Surpreendido pelos termos da proposta de paz, o Presidente ucraniano, Volodymyr Zelensky, expressou sérias dúvidas, mas não chegou a vetar o plano, dizendo que o seu governo estava pronto para manter conversações diplomáticas.
Rubio também usou linguagem cautelosa depois que o plano vazou, Postado em X Essa paz exigiria que “ambos os lados concordassem com concessões difíceis, mas necessárias” e que os Estados Unidos “continuassem a desenvolver uma lista de ideias possíveis para acabar com esta guerra”.
Enquanto isso, Trump Aumenta a pressão sobre a UcrâniaDizendo aos repórteres que a escolha de Zelensky era aceitar um acordo de paz ou “continuar lutando com seu coraçãozinho”.

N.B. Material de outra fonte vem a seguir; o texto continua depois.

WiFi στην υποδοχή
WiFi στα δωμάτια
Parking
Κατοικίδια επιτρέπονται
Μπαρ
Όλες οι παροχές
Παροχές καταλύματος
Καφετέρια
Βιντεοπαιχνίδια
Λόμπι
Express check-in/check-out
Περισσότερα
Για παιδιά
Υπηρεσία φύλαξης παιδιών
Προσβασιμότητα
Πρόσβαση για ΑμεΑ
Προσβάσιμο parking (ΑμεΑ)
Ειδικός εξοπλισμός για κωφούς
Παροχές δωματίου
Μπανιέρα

Rubio voou para Genebra no fim de semana e, após conversações com ucranianos e apelos de diplomatas europeus, as disposições mais problemáticas para a Ucrânia foram removidas ou modificadas, de acordo com várias autoridades ocidentais e fontes com conhecimento do assunto.

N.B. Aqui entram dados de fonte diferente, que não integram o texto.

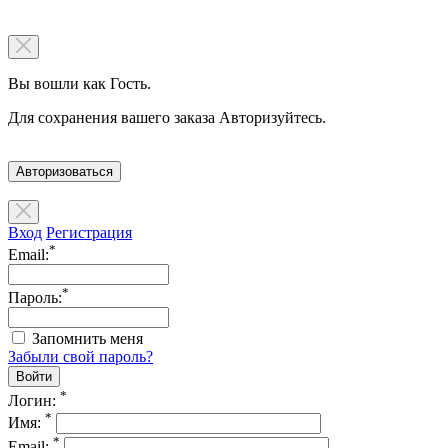
Вы вошли как Гость.
Для сохранения вашего заказа Авторизуйтесь.
Авторизоваться
Вход
Регистрация
*
Email:
*
Пароль:
Запомнить меня
Забыли свой пароль?
*
Логин:
*
Имя:
*
Email: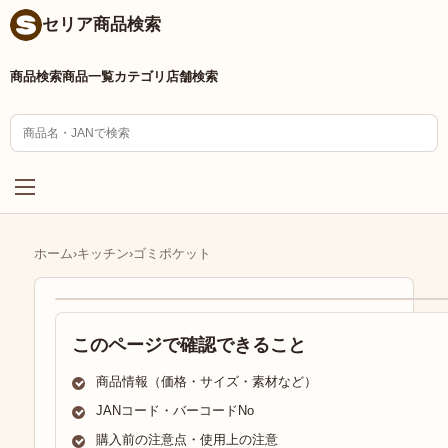
セリア商品検索
商品検索
商品一覧
カテゴリ
店舗検索
ホーム
›
キッチン
›
ゴミポケット
このページで確認できること
商品情報（価格・サイズ・素材など）
JANコード・バーコードNo
購入前の注意点・使用上の注意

Em contraste com o tom que os funcionários da Casa Branca usaram anteriormente sobre o plano de paz, Rubio descreveu as conversações como fluidas e disse que o plano estava a evoluir rapidamente. “É um documento vivo e que respira. Ele muda com as informações todos os dias”, Ele disse aos repórteres em Genebra.
Na terça-feira, os ucranianos tinham dado uma nota positiva, expressando optimismo sobre o que era agora um plano de 19 pontos em negociação.
“Nossos representantes chegaram a um entendimento comum sobre os principais termos do acordo discutido em Genebra”, disse Rustem Umerov, secretário do Conselho Nacional de Segurança e Defesa da Ucrânia. escreveu nas redes sociais. E levantou a possibilidade de uma possível visita de Zelensky a Washington para selar o acordo.
Driscoll viajou para Abu Dhabi, onde Discutido com uma delegação russa Autoridades disseram segunda e terça-feira.
Embora o plano de paz tenha sido revisto relativamente à sua forma original, assemelha-se a propostas anteriores que a Rússia rejeitou.
Lavrov, o ministro das Relações Exteriores da Rússia, que disse que o rascunho inicial da semana passada era “bem-vindo”, sugeriu na terça-feira que o Kremlin poderia rejeitar o que estava agora sobre a mesa. Lavrov citou conversações entre Trump e Putin numa cimeira em Anchorage, no Alasca, em Agosto, dizendo que o último projecto de proposta contradiz o entendimento alcançado nessas conversações.
“Algumas forças querem pôr em risco os esforços de Donald Trump e mudar o plano de paz”, disse Lavrov, acrescentando: “Se a ‘alma’ de Anchorage for removida deste plano, será uma história completamente diferente”.
Tal como em anteriores esforços diplomáticos dos EUA, uma equipa da administração tentou defender uma proposta que foi favorecida pela Rússia e outras autoridades foram rejeitadas com o apoio dos governos europeus e dos principais republicanos no Congresso, de acordo com autoridades ocidentais, antigos diplomatas e especialistas dos EUA.
“Se as divisões persistirem, será muito difícil prosseguir uma política coerente”, disse William Taylor, antigo embaixador na Ucrânia que é agora membro do think tank Atlantic Council.